Former Town of Oyster Bay Attorney Leonard Genova.

Former Town of Oyster Bay Attorney Leonard Genova. Credit: Newsday / Alejandra Villa

A judge has issued an immunity order requiring former Oyster Bay Town Attorney Leonard Genova to testify in the upcoming federal corruption case of former Nassau County Executive Edward Mangano and former town Supervisor John Venditto, court records show.

The disclosure of the Jan. 9 order was part of paperwork filed Friday in a U.S. Securities and Exchange Commission matter connected to Genova and Oyster Bay.

The court’s immunity order specifies that Genova provide testimony “regarding conduct relating to certain matters alleged” in an SEC complaint.

An immunity order means an individual must testify if called as a witness and can’t invoke a Fifth Amendment right not to incriminate oneself — but also won’t face prosecution if admitting any related crimes.
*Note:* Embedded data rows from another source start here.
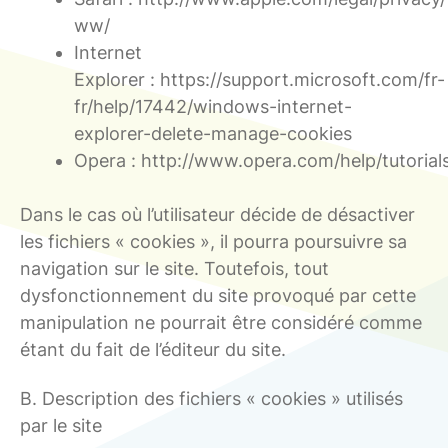
ww/
Internet
Explorer : https://support.microsoft.com/fr-
fr/help/17442/windows-internet-
explorer-delete-manage-cookies
Opera : http://www.opera.com/help/tutorials
Dans le cas où l’utilisateur décide de désactiver
les fichiers « cookies », il pourra poursuivre sa
navigation sur le site. Toutefois, tout
dysfonctionnement du site provoqué par cette
manipulation ne pourrait être considéré comme
étant du fait de l’éditeur du site.
B. Description des fichiers « cookies » utilisés
par le site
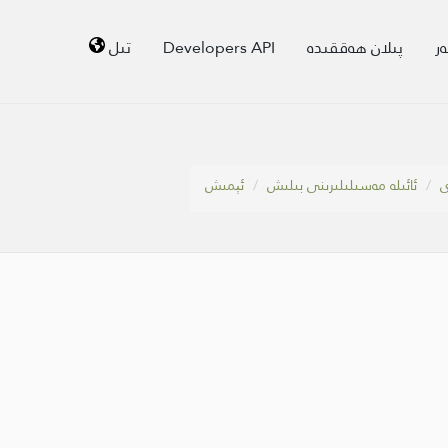
ر
پىلان ھەققىدە
Developers API
تىل
ى
ئائىلە مەسىلىلىرىنى بىلىش
ئېمىش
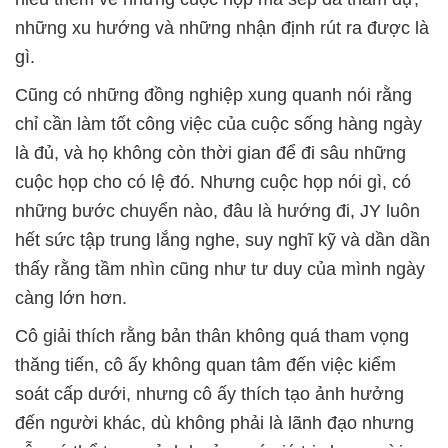
những xu hướng và những nhận định rút ra được là
gì.
Cũng có những đồng nghiệp xung quanh nói rằng
chỉ cần làm tốt công việc của cuộc sống hàng ngày
là đủ, và họ không còn thời gian để đi sâu những
cuộc họp cho có lệ đó. Nhưng cuộc họp nói gì, có
những bước chuyển nào, đâu là hướng đi, JY luôn
hết sức tập trung lắng nghe, suy nghĩ kỹ và dần dần
thấy rằng tầm nhìn cũng như tư duy của mình ngày
càng lớn hơn.
Cô giải thích rằng bản thân không quá tham vọng
thăng tiến, cô ấy không quan tâm đến việc kiểm
soát cấp dưới, nhưng cô ấy thích tạo ảnh hưởng
đến người khác, dù không phải là lãnh đạo nhưng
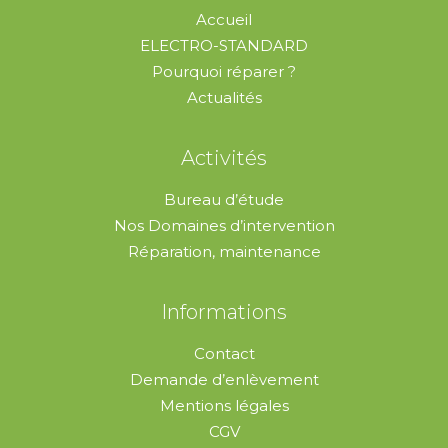
Accueil
ELECTRO-STANDARD
Pourquoi réparer ?
Actualités
Activités
Bureau d’étude
Nos Domaines d’intervention
Réparation, maintenance
Informations
Contact
Demande d’enlèvement
Mentions légales
CGV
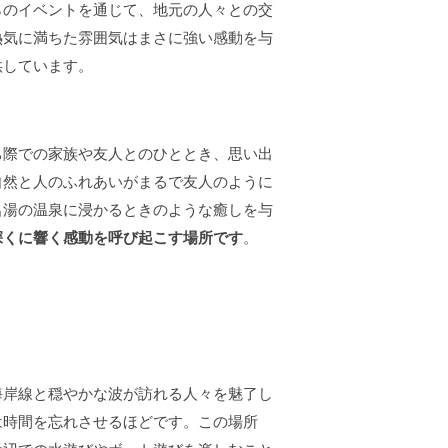
らのイベントを通じて、地元の人々との交
熱気に満ちた雰囲気はまさに
強い感動を与
供しています。
ち際での家族や友人とのひととき、思い出
自然と人のふれあいがまるで友人のように
名湯の温泉に浸かるときのような癒しを与
深くに響く感動を呼び起こす場所です
。
海岸線と穏やかな波が訪れる人々を魅了し
は時間を忘れさせるほどです。この場所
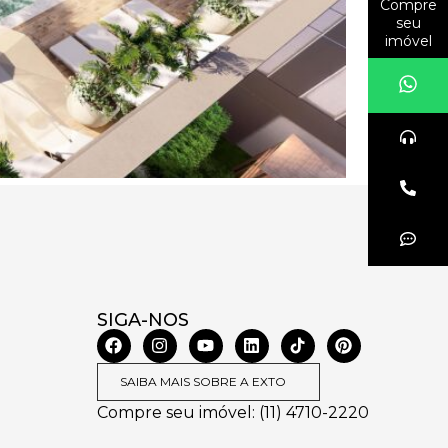
Compre
seu
imóvel
SIGA-NOS
SAIBA MAIS SOBRE A EXTO
Compre seu imóvel: (11) 4710-2220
Nicholas Gravante Jr., Genova’s attorney, said on Monday that Genova had been interviewed by the government, speaking several times with both the U.S. Attorney’s Office and the SEC.

Both the SEC’s case against Genova, a civil matter, and the criminal case against Mangano and Venditto and Mangano’s wife, Linda, involve Oyster Bay indirectly guaranteeing more than $20 million in private loans for a concessionaire. The three defendants have pleaded not guilty.

Federal prosecutors have alleged the Manganos and Venditto were part of a scheme in which the elected officials helped concessionaire Harendra Singh get the indirect loan guarantees and government contracts in exchange for kickbacks and a $450,000 no-show job for Linda Mangano.

Genova, 54, last week agreed to settle the SEC’s fraud case against him. A civil complaint had alleged he, Venditto and others helped a concessionaire get indirect loan guarantees and then concealed them from investors in Oyster Bay’s securities offerings.

Genova agreed to permanent injunctions “against violating the charged securities laws or participating in any offerings of municipal securities.” Gravante previously said Genova agreed not to contest the allegations for the purposes of the settlement, but wasn’t admitting anything in the complaint.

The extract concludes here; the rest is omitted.